Karpman’s Drama Triangle

Karpmans-Drama-Triangle-2

One of the tools I have found very helpful for people exiting a cult who want peace of mind and to find their authentic identity is Karpman’s Drama Triangle.

The Triangle can help people understand their relationship with a spouse, an ex-spouse, a boss, employees, friends, parents, children, neighbors and their church leaders.

In fact, I just shared the Drama Triangle with my local, Ottawa, Canada, ex-JW Meet-Up group to see if they could find uses for it in their lives, and it turned into a lively positive conversation.

The Triangle was first used to help people understand the manipulations of family members in dysfunctional families.  But over time, the Triangle has been used to identify unethical persuasion techniques in many other types of relationships.  

The Drama Triangle is easy to understand and use when one learns the basic principles. While there are assigned positions on each point of the Triangle, people do not always react to those positions.  

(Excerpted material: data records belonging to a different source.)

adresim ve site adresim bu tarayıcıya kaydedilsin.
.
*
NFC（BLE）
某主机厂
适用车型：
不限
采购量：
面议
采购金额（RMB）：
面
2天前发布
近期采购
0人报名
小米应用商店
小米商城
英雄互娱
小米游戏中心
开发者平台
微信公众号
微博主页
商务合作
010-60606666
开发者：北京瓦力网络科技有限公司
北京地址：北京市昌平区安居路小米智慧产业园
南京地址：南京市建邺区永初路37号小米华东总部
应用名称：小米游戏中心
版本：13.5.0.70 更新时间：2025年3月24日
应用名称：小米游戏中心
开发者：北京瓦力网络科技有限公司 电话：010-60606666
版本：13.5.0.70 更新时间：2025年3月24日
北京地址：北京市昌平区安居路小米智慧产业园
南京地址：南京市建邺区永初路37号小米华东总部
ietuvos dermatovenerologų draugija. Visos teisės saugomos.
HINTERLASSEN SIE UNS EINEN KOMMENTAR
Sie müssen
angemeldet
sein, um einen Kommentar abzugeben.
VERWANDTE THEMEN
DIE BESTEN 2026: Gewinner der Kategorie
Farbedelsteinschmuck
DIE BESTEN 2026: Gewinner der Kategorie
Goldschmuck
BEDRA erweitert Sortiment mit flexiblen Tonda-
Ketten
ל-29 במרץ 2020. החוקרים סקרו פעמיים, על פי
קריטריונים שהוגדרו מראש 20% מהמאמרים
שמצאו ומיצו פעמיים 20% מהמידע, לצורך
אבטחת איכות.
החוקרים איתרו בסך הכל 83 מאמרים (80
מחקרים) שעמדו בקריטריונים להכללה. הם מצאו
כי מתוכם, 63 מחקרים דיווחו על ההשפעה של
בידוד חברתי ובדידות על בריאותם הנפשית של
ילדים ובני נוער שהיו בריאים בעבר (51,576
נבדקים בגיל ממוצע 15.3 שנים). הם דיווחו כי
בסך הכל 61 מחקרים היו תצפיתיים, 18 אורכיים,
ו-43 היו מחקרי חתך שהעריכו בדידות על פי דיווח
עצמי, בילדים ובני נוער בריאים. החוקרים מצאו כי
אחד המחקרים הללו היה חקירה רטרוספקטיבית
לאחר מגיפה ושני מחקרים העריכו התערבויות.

People who psychologically manipulate and unduly influence other people to get what they want will take a certain position on the Triangle. If that position doesn’t work for them, they will often move to another position or keep circling to find a position that gets the other person to give in to their demands.  

To maintain some degree of stability and peace, the other person may shift to another point on the triangle to allow the manipulator to win that round.

One of the applications for the Drama Triangle is with Jehovah’s Witness parents and their ex-JW adult children. The parents may see themselves as the Rescuer and constantly “nag” their children to go back to the Kingdom Hall and the meetings. To the adult child, this may feel to them like they are the Victim, being persecuted for the choice they made.

The shunning policy of the Watchtower will also result in many ex-JWs feeling like they are the Victim.

If the adult child speaks out to the parents about what they have learned and reports that the organization has been lying to them, the adult child moves into the Persecutor role, while the parent moves into the Victim role.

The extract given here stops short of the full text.